Under Mack’s guidance, DJDS started a Community Activators Board, where they compensate local leaders and people with lived experience as project partners and consultants. “If you include everybody in the beginning, you don’t need no equity and diversity [board],” she says.
The Mobile Refuge Rooms is a response to the need for more reentry housing that also ensures privacy and dignity for folks coming home. Van Buren says engaging people recently home from carceral facilities as co-designers informed the resulting form. “We originally had [the rooms] on casters so we could move them around,” she shares. “Folks said ‘no, we need to feel solid, we need to psychology feel like when we come back you can’t move our rooms.’”
Restoration in real time
Like any architectural space, many of DJDS’ designs take time to bring to life. But one of the studio’s oldest projects, Pop Up Village, aims to have impact in real time. The experience is like a community oriented farmer’s market or retail store designed to create pockets of commerce and community support in areas that lack access. The idea stemmed from the understanding that brick and mortar development, like Restore Oakland, takes time; in the meantime, communities have immediate needs that must be addressed.

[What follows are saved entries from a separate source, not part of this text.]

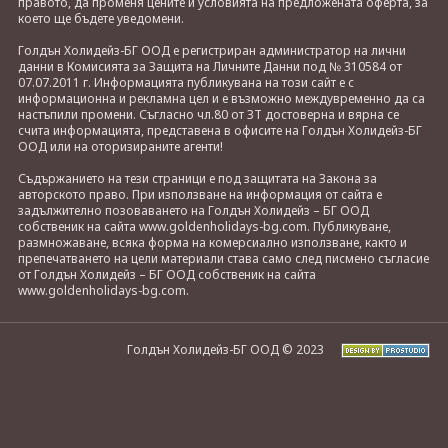
правото, да променя цените и условията на предложената оферта, за
което ще бъдете уведомени.
Голдън Холидейз-БГ ООД е регистриран администратор на лични
данни в Комисията за Защита на Личните Данни под № 310584 от
07.07.2011 г. Информацията публикувана на този сайт е с
информационна и рекламна цел и е възможно междувременно да са
настъпили промени. Съгласно чл.80 от ЗТ достоверна и вярна се
счита информацията, представена в офисите на Голдън Холидейз-БГ
ООД или на оторизираните агенти!
Съдържанието на тези страници е под защитата на Закона за
авторското право. При използване на информация от сайта е
задължително позоваването на Голдън Холидейз – БГ ООД
собственик на сайта www.goldenholidays-bg.com. Публикуване,
размножаване, всяка форма на комерсиално използване, както и
препечатването на цели материали става само след писмено съгласие
от Голдън Холидейз – БГ ООД собственик на сайта
www.goldenholidays-bg.com.
Голдън Холидейз-БГ ООД © 2023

Managed by local event nonprofit Compass & Keys, the collective combines free fresh produce and recipes, doulas, sonogram and acupuncture buses, and local retail businesses. Together, it serves as “a mobile infrastructure tool to elevate blighted communities while providing real resources,” as Mack describes it. DJDS’ design ranges from buses converted into therapy intake trailers to moveable, multi-sized market stalls where barbers and DJs can plug in, or new moms can receive a belly massage.
DJDS is constantly evolving the space based on community needs. Its most recent iteration, for instance, centers Black pregnant mothers. This evolution has served over 2,120 people, over 230 of whom are pregnant women, with over 140 service providers.

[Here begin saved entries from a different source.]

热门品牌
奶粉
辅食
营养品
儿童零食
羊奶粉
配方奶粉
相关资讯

“We’re bridging a gap between impacted communities and the systems we’ve been taught not to trust,” says Jean-Paul Zapata, DJDS’ Director of Communications. “Modular architecture is a universal blank slate that gets enriched and informed by the community it’s in.”
KaSelah Crocket, who oversees all aspects of the Village, formerly worked in youth mental health and family services. She says the Pop Up village is truly emblematic of what preventative, multi-generational care looks like. “I’ve seen what we do with children and families on the other end,” she says of her work responding to the foster care system. “I’ve been a part of that ‘solution’—I’ve lined kids up for meds—and that ain’t it.”

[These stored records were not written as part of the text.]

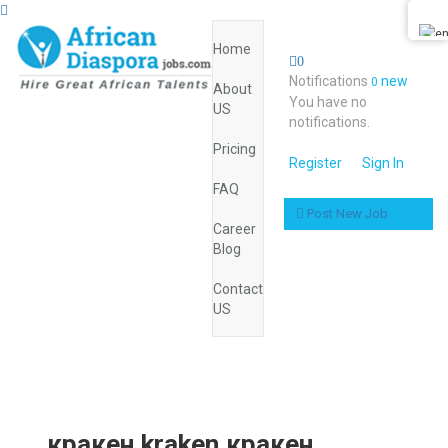
Home
0
Notifications
new
0
About
You have no
US
notifications.
Pricing
Register
Sign In
FAQ
Post New Job
Career
Blog
Contact
US
кракен,kraken,кракен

Ultimately, Van Buren and DJDS’ partners are asking us to consider what it could look like to build entirely new and effective solutions that take care of every human involved. Instead of investing in national Cop City projects or increased subway security with bag checking policies that mimic harmful stop and frisk laws, they’re asking a different set of questions. If we had the imagination to create prisons, why not have the imagination for something else? Because, as Van Buren says, “We can make these other [solutions] just as easily as we have built these cages.”